The trio’s ﬁrst, infamous #IAMSORRY piece perfectly encompasses Metamordernist values. This had Labeouf treading the red carpet at the Berlin Film Festival with a bag over his head stating I’M NOT FAMOUS ANYMORE. This was followed by Labeouf wearing the paper bag in an L.A. art gallery whilst crying, as visitors entered the room one by one. In a single piece of performance art, Labeouf oscillates from a huge public stunt that is gobbled up by the mass media, to repeating the same action in a very private space. The work frustrated a mainstream press that looks for the vulnerabilities in certain celebrities. Labeouf instead took to a space and exposed his own vulnerability to the public on an individual basis.
"His art should be celebrated in its criticism of the 21st century preoccupation with fame and celebrity."
Can We Touch Fame's Soul?
Irish performance artist Amanda Coogan states that performance art is resistant to the art market, because it is there in the present body and moment. It cannot be bought or sold. This is certainly true of Labeouf’s work, but he pushes this idea further by using the idea of celebrity itself. The Metamodernist manifesto reads; ‘Art’s role is to explore the promise of its own paradoxical ambition, but coaxing excess towards presence’.
In the 21st century, celebrities and reality TV stars are as dominant as they have ever been. Shia Labeouf uses this idea of overwhelming celebrity presence to make us question reality in a post-truth world of instant news and media. By using his celebrity in his performance art, he makes the case that celebrity is itself a performance. We expect Charlie Sheen to casually tell a story on Conan O’Brian. But when he is #winning with tiger’s blood, we hit the breakdown button and freak the fuck out, like we are witnessing animals escaping from the zoo.
Other work such as #ALLMYMOVIES saw Labeouf sit in a cinema, watching all his movies in reverse chronological order, and inviting people to sit with him. Like #IAMSORRY, his #ALLMYMOVIES piece deliberately de-centres how we typically perceive celebrity.
The famous man from Transformers now sits and reacts to ﬁlms like we do, IRL, on our side of the screen. His art should be celebrated in its criticism of the 21st century preoccupation with fame and celebrity.

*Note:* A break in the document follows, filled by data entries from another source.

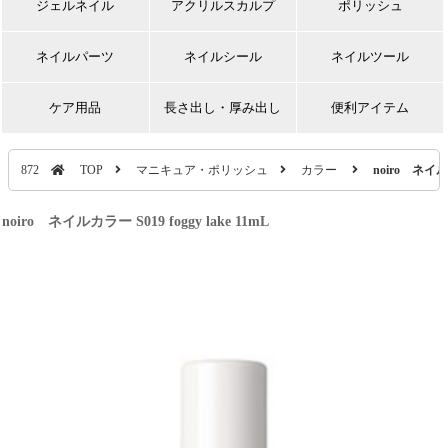
ジェルネイル
アクリルスカルプ
ポリッシュ
ネイルパーツ
ネイルシール
ネイルツール
ケア用品
長さ出し・厚み出し
便利アイテム
872
TOP
マニキュア・ポリッシュ
カラー
noiro ネイルカ
noiro ネイルカラー S019 foggy lake 11mL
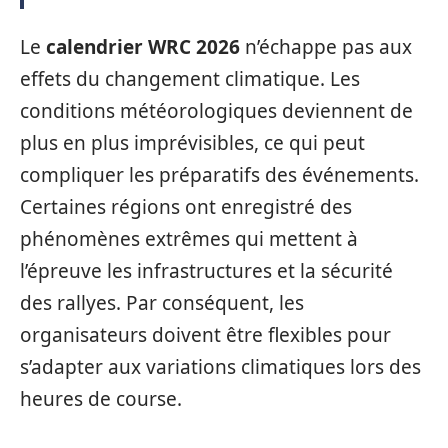
Le
calendrier WRC 2026
n’échappe pas aux
effets du changement climatique. Les
conditions météorologiques deviennent de
plus en plus imprévisibles, ce qui peut
compliquer les préparatifs des événements.
Certaines régions ont enregistré des
phénomènes extrêmes qui mettent à
l’épreuve les infrastructures et la sécurité
des rallyes. Par conséquent, les
organisateurs doivent être flexibles pour
s’adapter aux variations climatiques lors des
heures de course.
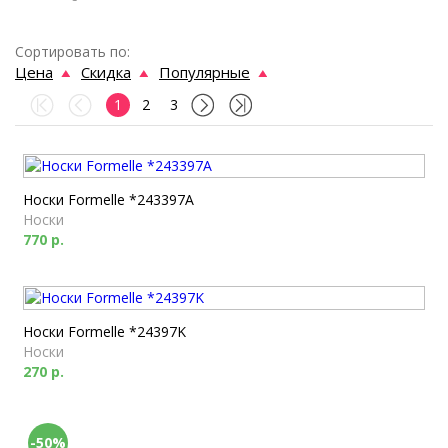
Сортировать по:
Цена
Скидка
Популярные
1
2
3
Носки Formelle *243397A
Носки
770 р.
Носки Formelle *24397K
Носки
270 р.
-50%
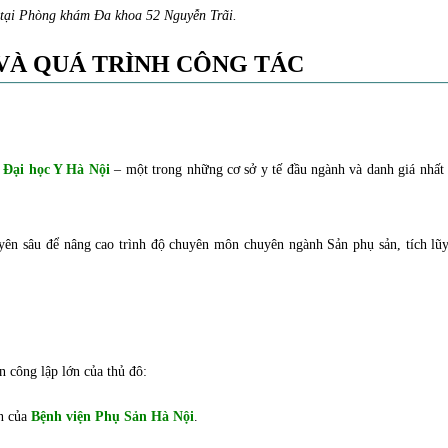
tại Phòng khám Đa khoa 52 Nguyễn Trãi.
VÀ QUÁ TRÌNH CÔNG TÁC
i
Đại học Y Hà Nội
– một trong những cơ sở y tế đầu ngành và danh giá nhất 
yên sâu để nâng cao trình độ chuyên môn chuyên ngành Sản phụ sản, tích lũy
n công lập lớn của thủ đô:
n của
Bệnh viện Phụ Sản Hà Nội
.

Labeouf’s art also attacks a media that seeks sensationalism rather than truth, as his own art strives to expose the falseness of a single narrative. In works such as #TOUCHMYSOUL, Labeouf, Turner, and Rönkkö accepted calls from around the world, asking ‘Can you touch my soul?’ Over a thousand calls were typed up for the public to see in a gallery in Liverpool.
The plurality of experience the trio seek to ﬁnd in their work resists an ‘objective’ press, pushing instead for a multitude of narratives.
The continuing piece Labeouf, Rönkkö and Turner are currently working on is #HEWILLNOTDIVIDEUS. Although they say it is not speciﬁcally an anti-Trump art piece, it could certainly be perceived as an attack on the man elected to the White House to carry out what may be the century’s greatest piece of performance art. If Labeouf’s work asks tells us anything, it is to stop the worship of the individual, and to examine closer the multiplicity of life.